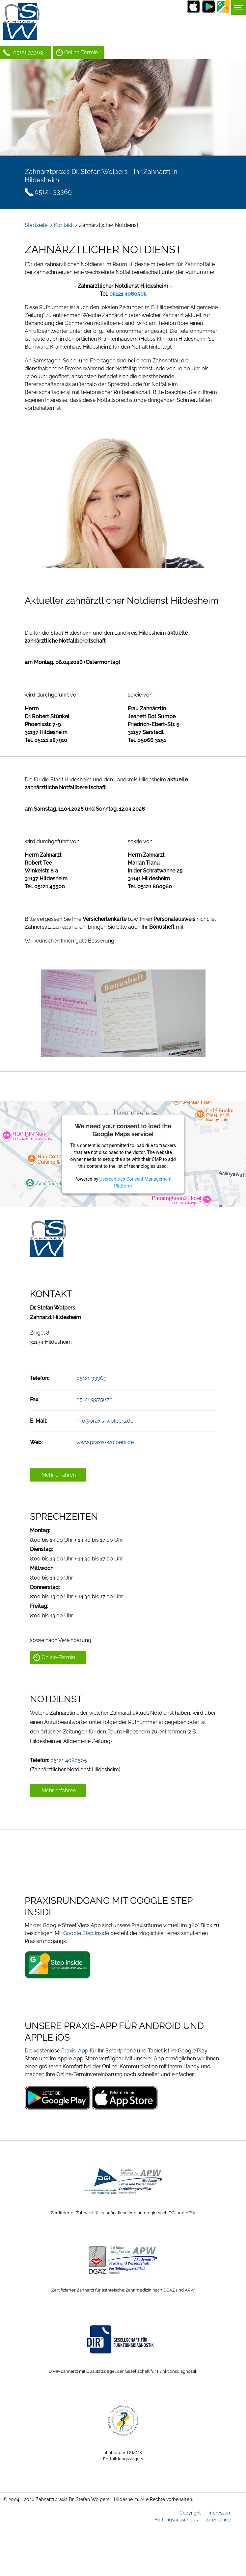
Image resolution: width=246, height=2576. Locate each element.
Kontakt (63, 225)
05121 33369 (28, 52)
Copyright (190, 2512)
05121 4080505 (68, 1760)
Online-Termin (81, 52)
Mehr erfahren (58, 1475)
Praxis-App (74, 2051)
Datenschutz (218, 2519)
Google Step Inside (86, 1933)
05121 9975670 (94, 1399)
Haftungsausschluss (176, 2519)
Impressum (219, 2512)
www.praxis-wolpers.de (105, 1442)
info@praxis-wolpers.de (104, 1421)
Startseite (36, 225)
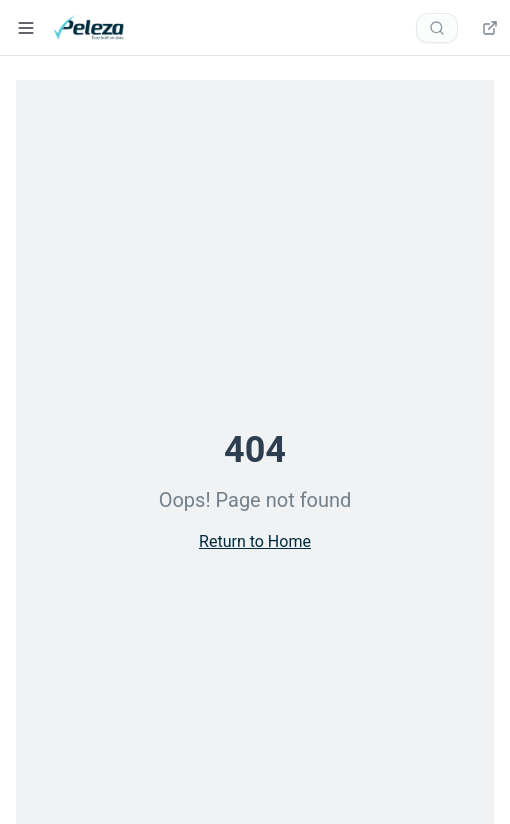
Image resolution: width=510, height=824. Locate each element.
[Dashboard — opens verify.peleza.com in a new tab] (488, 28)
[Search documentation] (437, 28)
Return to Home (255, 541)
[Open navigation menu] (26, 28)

------------------------------

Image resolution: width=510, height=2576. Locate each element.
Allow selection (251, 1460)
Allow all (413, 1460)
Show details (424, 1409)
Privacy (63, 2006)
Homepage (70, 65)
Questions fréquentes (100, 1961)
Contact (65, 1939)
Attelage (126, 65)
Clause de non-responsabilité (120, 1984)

------------------------------

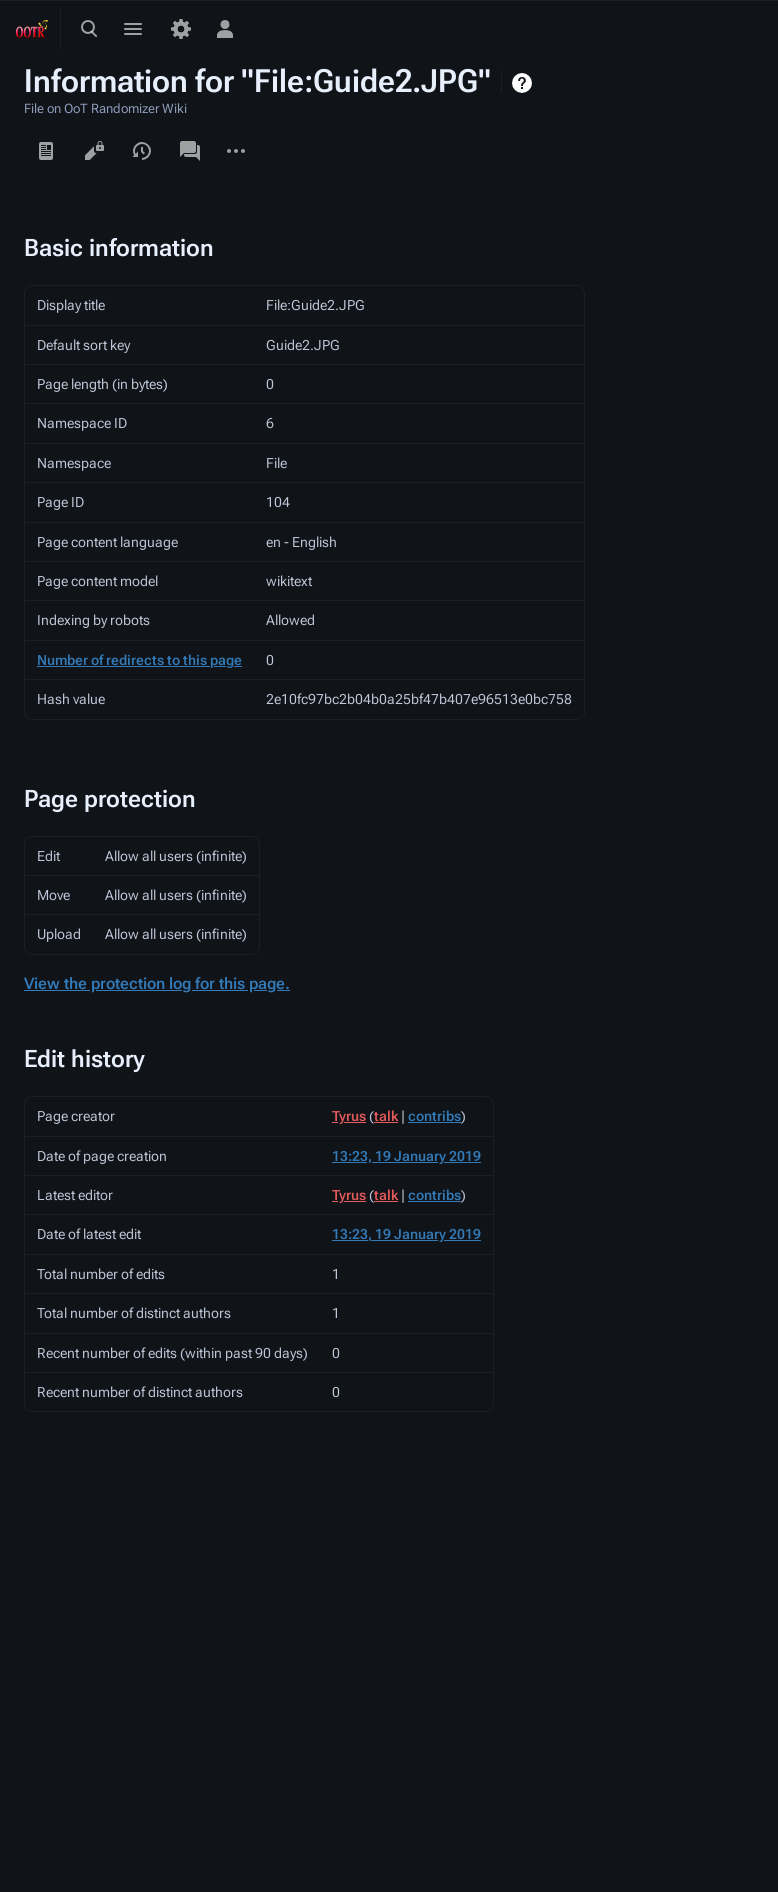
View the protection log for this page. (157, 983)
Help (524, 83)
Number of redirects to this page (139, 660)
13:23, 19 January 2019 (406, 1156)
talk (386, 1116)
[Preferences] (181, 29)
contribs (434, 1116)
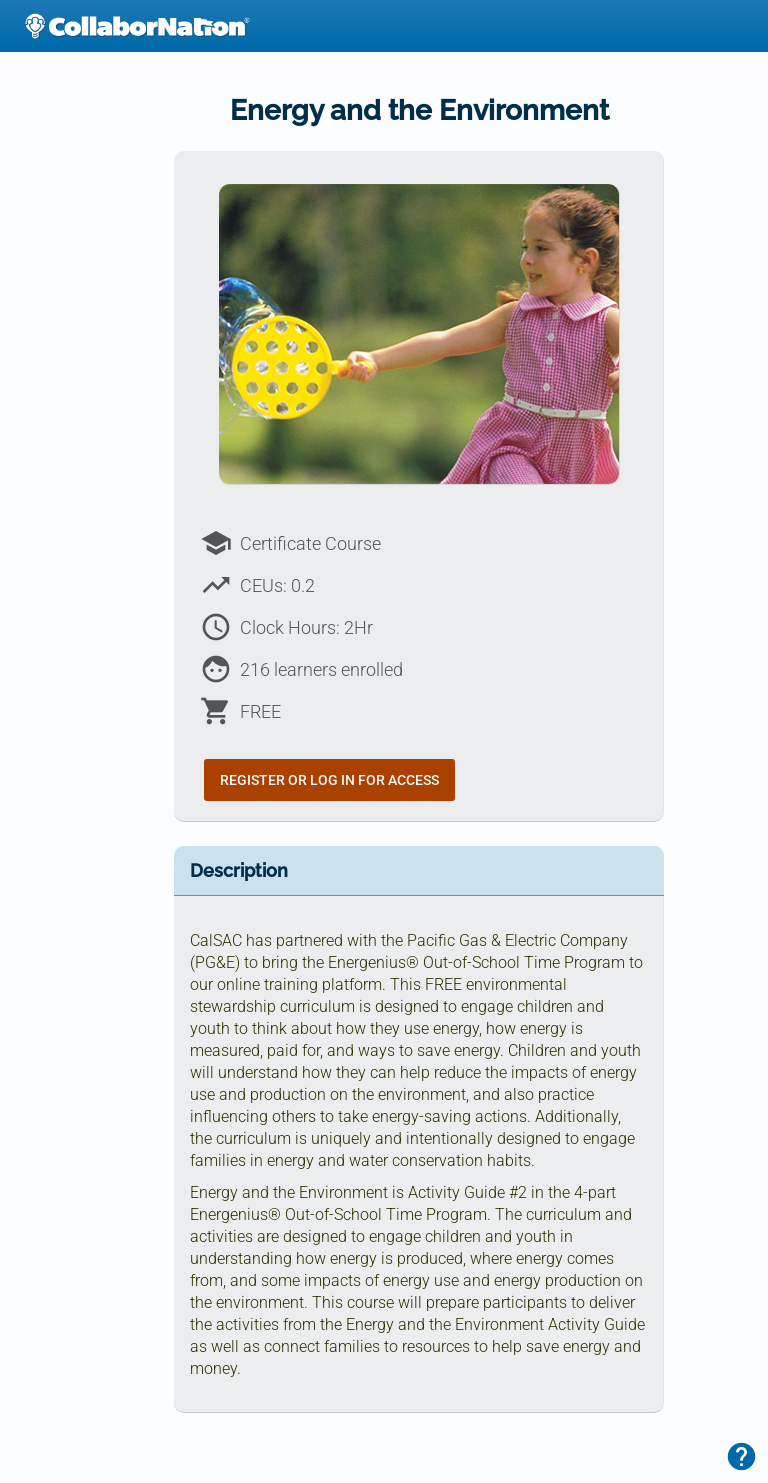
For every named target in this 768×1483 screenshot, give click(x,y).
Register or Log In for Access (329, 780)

------------------------------

§ WORK INSTRUCTION
Whatever else the listing above holds, retype exactly only the lines from the one containing "Privacy (63, 2006)" to the one containing "Clause de non-responsabilité (120, 1984)", both ends kept.

§ REPLY TO THE TASK
Privacy (63, 2006)
Homepage (70, 65)
Questions fréquentes (100, 1961)
Contact (65, 1939)
Attelage (126, 65)
Clause de non-responsabilité (120, 1984)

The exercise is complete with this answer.